Now, what if you can’t work out in the traditional sense? My first month back in the gym, I tore a muscle and was out of action for a while. I didn’t want to ruin the progress I had been making so I went on Amazon, bought weight-adjustable dumbbells and did things like curls, hip thrusts, and so many more exercises right from my couch. I started with just doing it on commercial breaks and then ended up setting aside 15-20 minutes right before bed to wind down and get my heart beating.

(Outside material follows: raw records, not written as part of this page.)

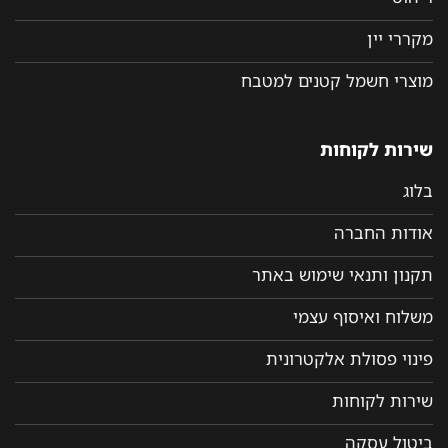
מקררי יין
מוצרי חשמל קטנים למטבח
שירות לקוחות
בלוג
אודות החברה
תקנון ותנאי שימוש באתר
משלוח ואיסוף עצמי
פינוי פסולת אלקטרונית
שירות לקוחות
ביטול עסקה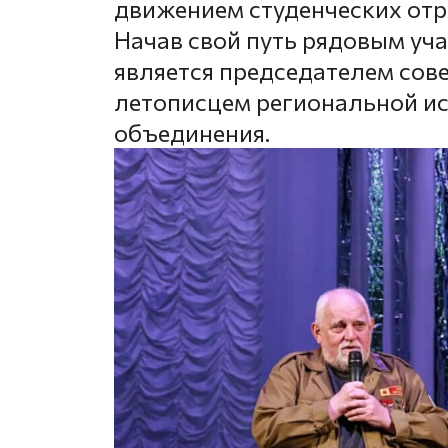
движением студенческих отр
Начав свой путь рядовым уча
является председателем сов
летописцем региональной и
объединения.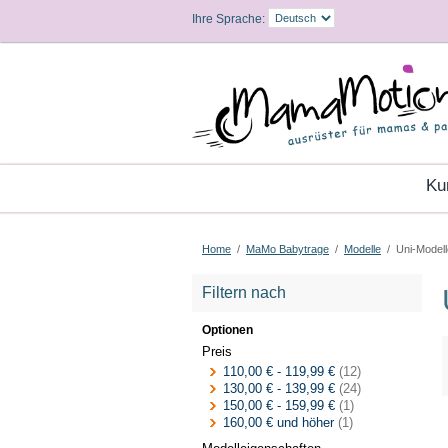
Ihre Sprache:
K
Home
/
MaMo Babytrage
/
Modelle
/
Uni-Modell
Filtern nach
Optionen
Preis
110,00 €
-
119,99 €
(12)
130,00 €
-
139,99 €
(24)
150,00 €
-
159,99 €
(1)
160,00 €
und höher
(1)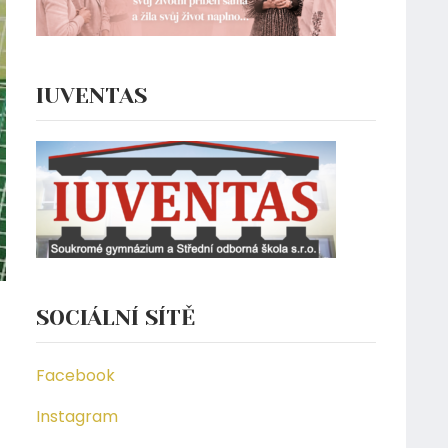
IUVENTAS
SOCIÁLNÍ SÍTĚ
Facebook
Instagram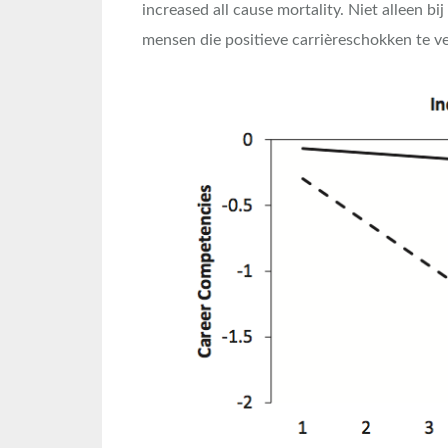
increased all cause mortality. Niet alleen bi
mensen die positieve carrièreschokken te v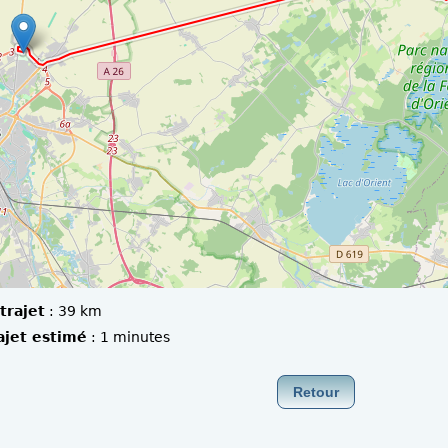
trajet
:
39 km
ajet estimé
:
1 minutes
Retour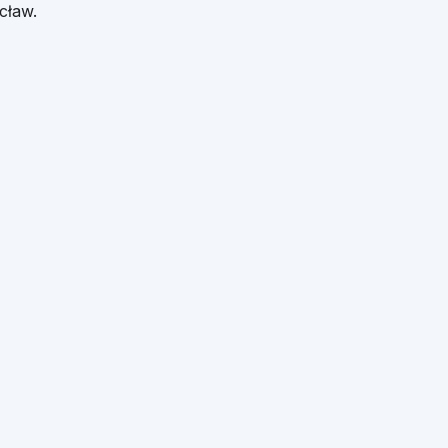
cław
.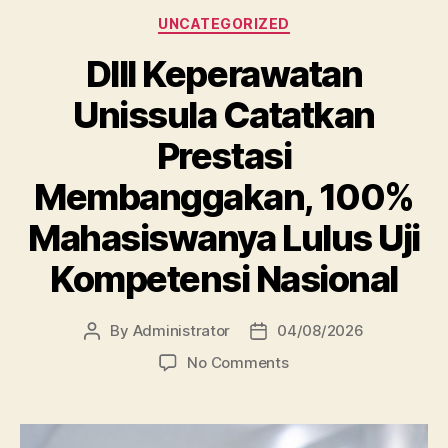
Categories
UNCATEGORIZED
DIII Keperawatan
Unissula Catatkan
Prestasi
Membanggakan, 100%
Mahasiswanya Lulus Uji
Kompetensi Nasional
By
Administrator
04/08/2026
Post
Post
author
date
on
No Comments
DIII
Keperawatan
Unissula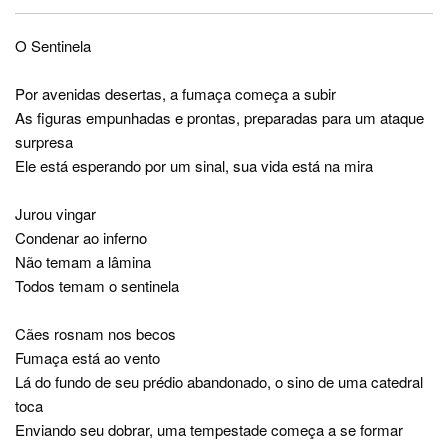
O Sentinela
Por avenidas desertas, a fumaça começa a subir
As figuras empunhadas e prontas, preparadas para um ataque
surpresa
Ele está esperando por um sinal, sua vida está na mira
Jurou vingar
Condenar ao inferno
Não temam a lâmina
Todos temam o sentinela
Cães rosnam nos becos
Fumaça está ao vento
Lá do fundo de seu prédio abandonado, o sino de uma catedral
toca
Enviando seu dobrar, uma tempestade começa a se formar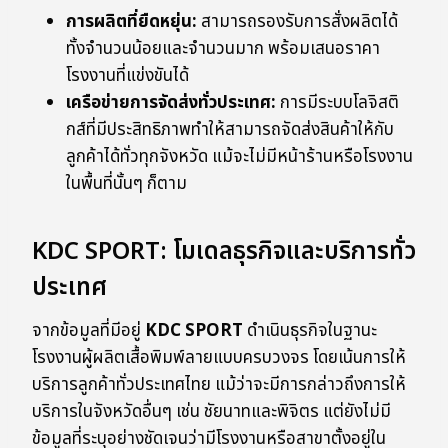
การผลิตที่ยืดหยุ่น:
สามารถรองรับการสั่งผลิตได้
ทั้งจำนวนน้อยและจำนวนมาก พร้อมเสนอราคา
โรงงานที่แข่งขันได้
เครือข่ายการจัดส่งทั่วประเทศ:
การมีระบบโลจิสติ
กส์ที่มีประสิทธิภาพทำให้สามารถจัดส่งสินค้าให้กับ
ลูกค้าได้ทั่วทุกจังหวัด แม้จะไม่มีหน้าร้านหรือโรงงาน
ในพื้นที่นั้นๆ ก็ตาม
KDC SPORT: โมเดลธุรกิจและบริการทั่ว
ประเทศ
จากข้อมูลที่มีอยู่
KDC SPORT
ดำเนินธุรกิจในฐานะ
โรงงานผู้ผลิตเสื้อพิมพ์ลายแบบครบวงจร โดยเน้นการให้
บริการลูกค้าทั่วประเทศไทย แม้ว่าจะมีการกล่าวถึงการให้
บริการในจังหวัดอื่นๆ เช่น ชัยนาทและพิจิตร แต่ยังไม่มี
ข้อมูลที่ระบุอย่างชัดเจนว่ามีโรงงานหรือสาขาตั้งอยู่ใน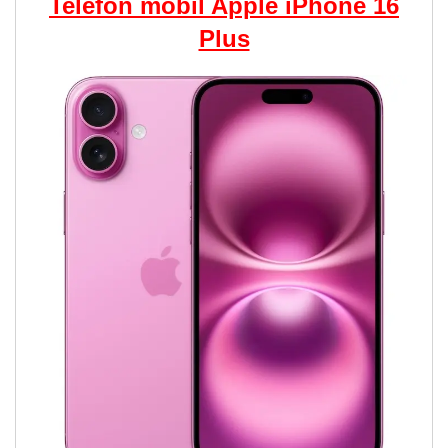
Telefon mobil Apple iPhone 16
Plus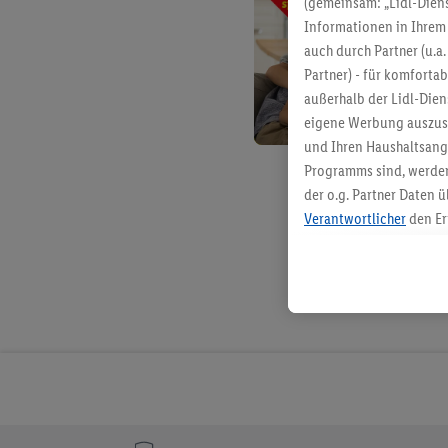
(gemeinsam: „Lidl-Diens
Informationen in Ihrem 
auch durch Partner (u.a
Partner) - für komforta
außerhalb der Lidl-Die
eigene Werbung auszust
und Ihren Haushaltsang
Programms sind, werden
der o.g. Partner Daten ü
Verantwortlicher
den Er
Die Erstellung personal
angereicherten Profilen
Kaufverhalten in den Li
genauen Standortdaten)
und/ oder dem Zugriff 
Segmenten). Im Zusamme
Erfolgsmessung der Wer
Sicherung und Optimie
Sofern Sie hier Ihre Zus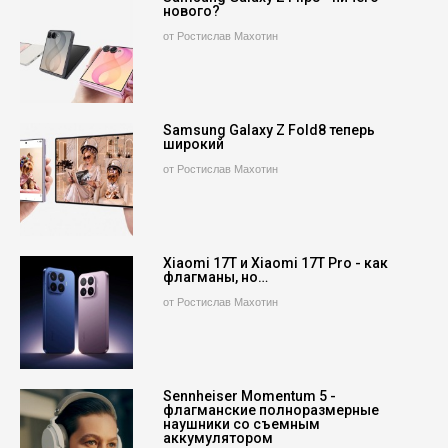
нового?
от Ростислав Махотин
Samsung Galaxy Z Fold8 теперь
широкий
от Ростислав Махотин
Xiaomi 17T и Xiaomi 17T Pro - как
флагманы, но…
от Ростислав Махотин
Sennheiser Momentum 5 -
флагманские полноразмерные
наушники со съемным
аккумулятором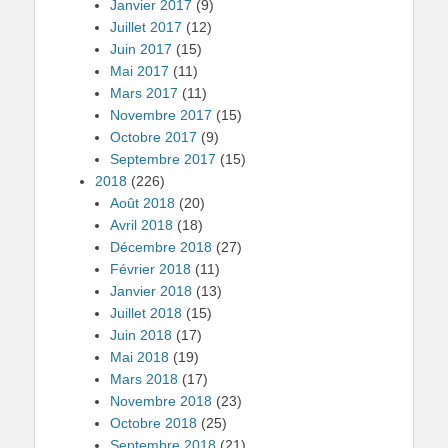
Janvier 2017
(9)
Juillet 2017
(12)
Juin 2017
(15)
Mai 2017
(11)
Mars 2017
(11)
Novembre 2017
(15)
Octobre 2017
(9)
Septembre 2017
(15)
2018
(226)
Août 2018
(20)
Avril 2018
(18)
Décembre 2018
(27)
Février 2018
(11)
Janvier 2018
(13)
Juillet 2018
(15)
Juin 2018
(17)
Mai 2018
(19)
Mars 2018
(17)
Novembre 2018
(23)
Octobre 2018
(25)
Septembre 2018
(21)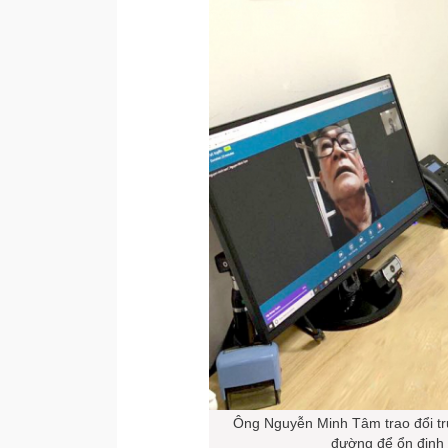
Ông Nguyễn Minh Tâm trao đổi trự
đường để ổn định 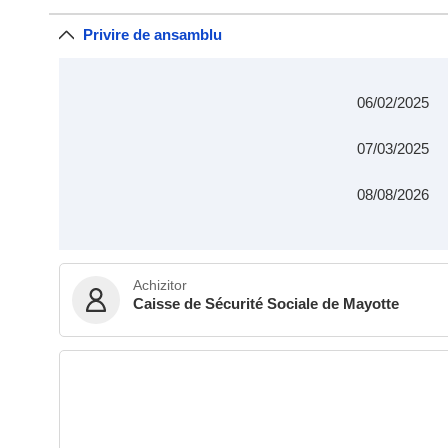
Privire de ansamblu
06/02/2025
07/03/2025
08/08/2026
Achizitor
Caisse de Sécurité Sociale de Mayotte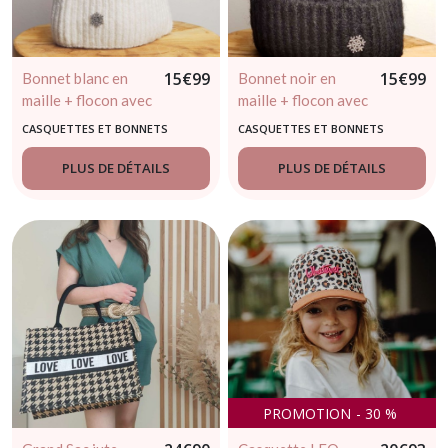
15
€
99
15
€
99
Bonnet blanc en
Bonnet noir en
maille + flocon avec
maille + flocon avec
pompon
pompon
CASQUETTES ET BONNETS
CASQUETTES ET BONNETS
PLUS DE DÉTAILS
PLUS DE DÉTAILS
PROMOTION
-
30
%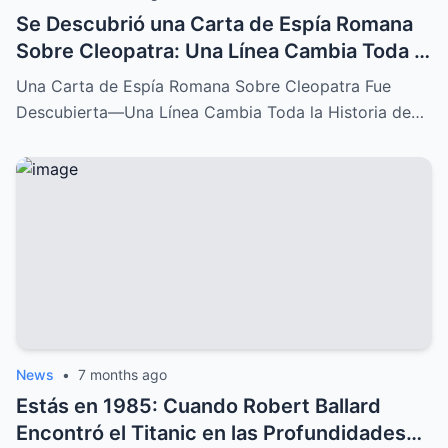
Se Descubrió una Carta de Espía Romana
Sobre Cleopatra: Una Línea Cambia Toda la
Historia de su Caída
Una Carta de Espía Romana Sobre Cleopatra Fue
Descubierta—Una Línea Cambia Toda la Historia de…
News
•
7 months ago
Estás en 1985: Cuando Robert Ballard
Encontró el Titanic en las Profundidades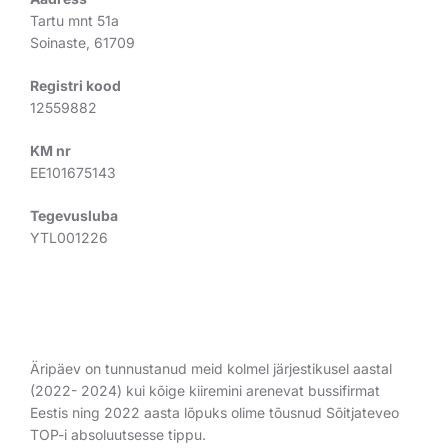
Tartu mnt 51a
Soinaste, 61709
Registri kood
12559882
KM nr
EE101675143
Tegevusluba
YTL001226
TUNNUSTUS
Äripäev on tunnustanud meid kolmel järjestikusel aastal
(2022- 2024) kui kõige kiiremini arenevat bussifirmat
Eestis ning 2022 aasta lõpuks olime tõusnud Sõitjateveo
TOP-i absoluutsesse tippu.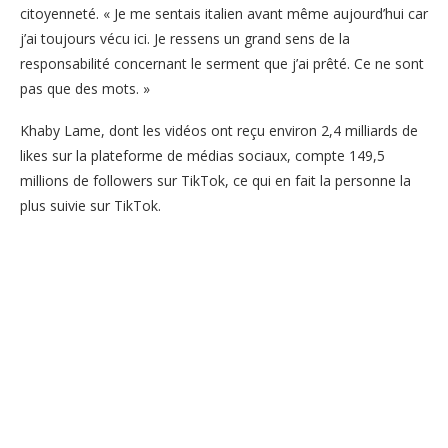
citoyenneté. « Je me sentais italien avant même aujourd’hui car
j’ai toujours vécu ici. Je ressens un grand sens de la
responsabilité concernant le serment que j’ai prêté. Ce ne sont
pas que des mots. »
Khaby Lame, dont les vidéos ont reçu environ 2,4 milliards de
likes sur la plateforme de médias sociaux, compte 149,5
millions de followers sur TikTok, ce qui en fait la personne la
plus suivie sur TikTok.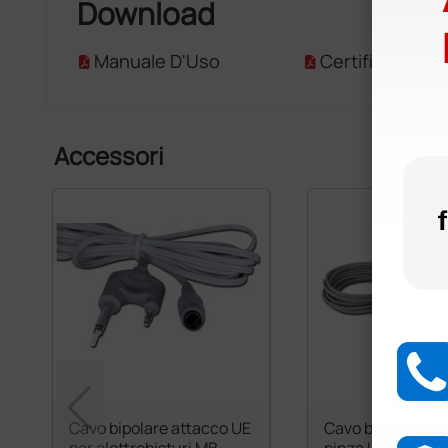
Download
Manuale D'Uso
Certificato CE
Accessori
Cavo bipolare attacco UE
Cavo bipolare at
per elettrobisturi MB
pinza UE per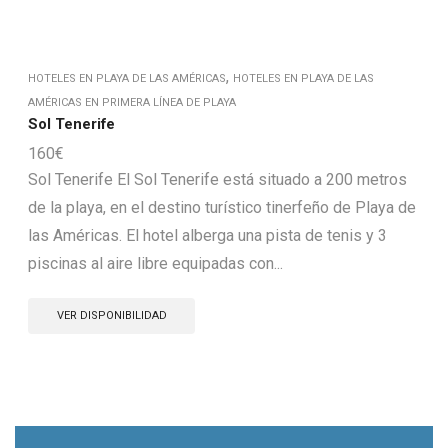
,
HOTELES EN PLAYA DE LAS AMÉRICAS
HOTELES EN PLAYA DE LAS
AMÉRICAS EN PRIMERA LÍNEA DE PLAYA
Sol Tenerife
160
€
Sol Tenerife El Sol Tenerife está situado a 200 metros
de la playa, en el destino turístico tinerfeño de Playa de
las Américas. El hotel alberga una pista de tenis y 3
piscinas al aire libre equipadas con...
VER DISPONIBILIDAD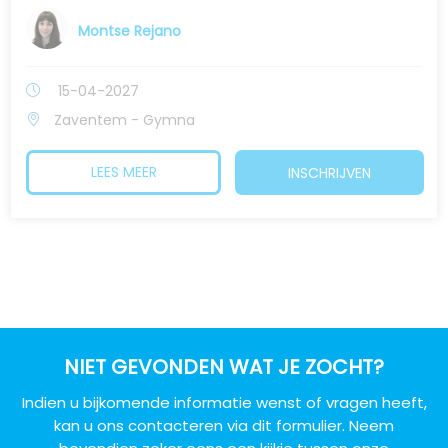
Montse Rejano
15-04-2027
Zaventem - Gymna
LEES MEER
INSCHRIJVEN
NIET GEVONDEN WAT JE ZOCHT?
Indien u bijkomende informatie wenst of vragen heeft,
kan u ons contacteren via dit
formulier. Neem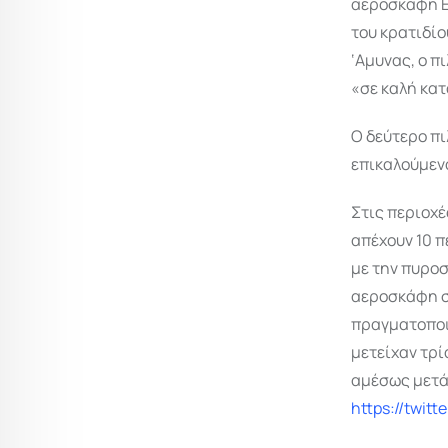
αεροσκάφη Eu
του κρατιδί
‘Αμυνας, ο π
«σε καλή κα
Ο δεύτερο πι
επικαλούμενο
Στις περιοχέ
απέχουν 10 π
με την πυροσ
αεροσκάφη σ
πραγματοποι
μετείχαν τρί
αμέσως μετά 
https://twit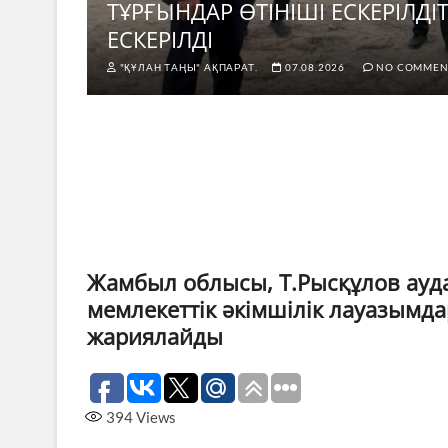
н не
ТҰРҒЫНДАР ӨТІНІШІ ЕСКЕРІЛД
ЕСКЕРІЛДІ
"ҚҰЛАН ТАҢЫ" АҚПАРАТ.
07.08.2026
NO COMMEN
Жамбыл облысы, Т.Рысқұлов ауда
мемлекеттік әкімшілік лауазымд
жариялайды
394
Views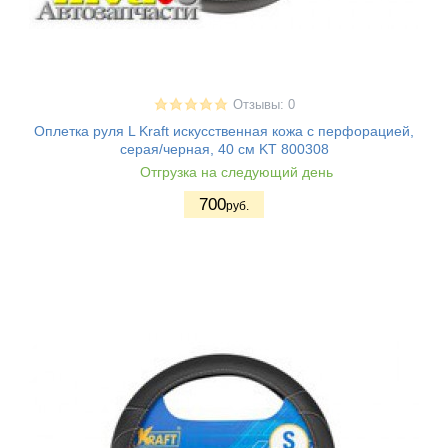
Отзывы: 0
Оплетка руля L Kraft искусственная кожа с перфорацией,
серая/черная, 40 см KT 800308
Отгрузка на следующий день
700
руб.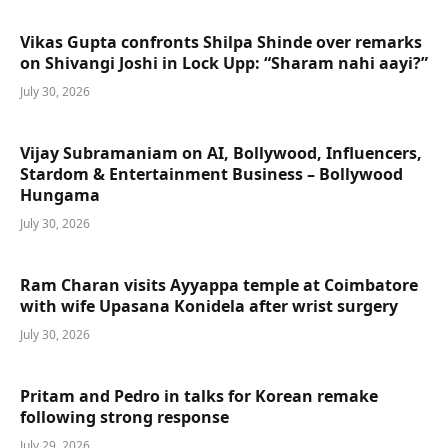
Vikas Gupta confronts Shilpa Shinde over remarks
on Shivangi Joshi in Lock Upp: “Sharam nahi aayi?”
July 30, 2026
Vijay Subramaniam on AI, Bollywood, Influencers,
Stardom & Entertainment Business – Bollywood
Hungama
July 30, 2026
Ram Charan visits Ayyappa temple at Coimbatore
with wife Upasana Konidela after wrist surgery
July 30, 2026
Pritam and Pedro in talks for Korean remake
following strong response
July 29, 2026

Now, here’s a few tips to make it all easier:
- Invest in a smart watch. It doesn’t have to be expensive but it makes a huge difference. Mine reminds me to stand if I’ve been sitting too long, tracks how many calories I’ve burned throughout the day, and so much more. Seeing my rings close and getting close to reaching the goals the watch sets out for me is so incredibly motivating.
- Go slow! I pushed myself way too hard the first time back in the gym and got burnt out quickly, injured, and discouraged.
- Don’t compare yourself to anyone in there. Every single person is on their own journey and has their own goals they are working towards.
- If you a make a mistake or make yourself look silly, try again. My first time doing a bench press, I dropped all the weights on both sides and dropped the bar on myself in the process. I was so embarrassed in the moment but it’s funny looking back on now, especially knowing how far I’ve come since then.
- Remember, any movement is good movement. If you can’t commit to jumping in or working out 3-5 times a week, do what you can.
- Be consistent. The Department of Health recommends 150 minutes of moderate to high-intensity exercise weekly. This is what I follow and break it up into three 50-minute workouts a week but you could do it any way.
My only regret in my fitness journey is not starting sooner but it’s never too late. You’ve got this. Let’s start 2022 out right!